Set down a faithful copy of every record below, with no images.

--- Material for this exercise Enclosed Below ---

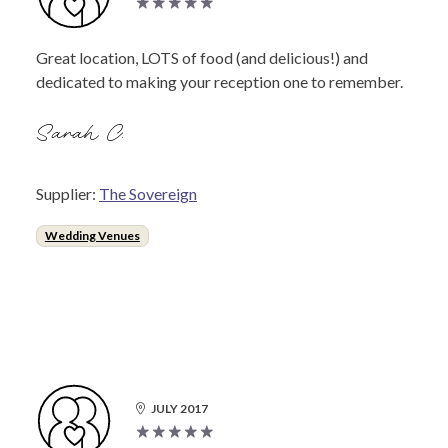
Great location, LOTS of food (and delicious!) and
dedicated to making your reception one to remember.
Sarah C.
Supplier:
The Sovereign
Wedding Venues
JULY 2017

--- End of Enclosed Material for this exercise ---

● **Answer box**
Great location, LOTS of food (and delicious!) and
dedicated to making your reception one to remember.
Sarah C.
Supplier:
The Sovereign
Wedding Venues
JULY 2017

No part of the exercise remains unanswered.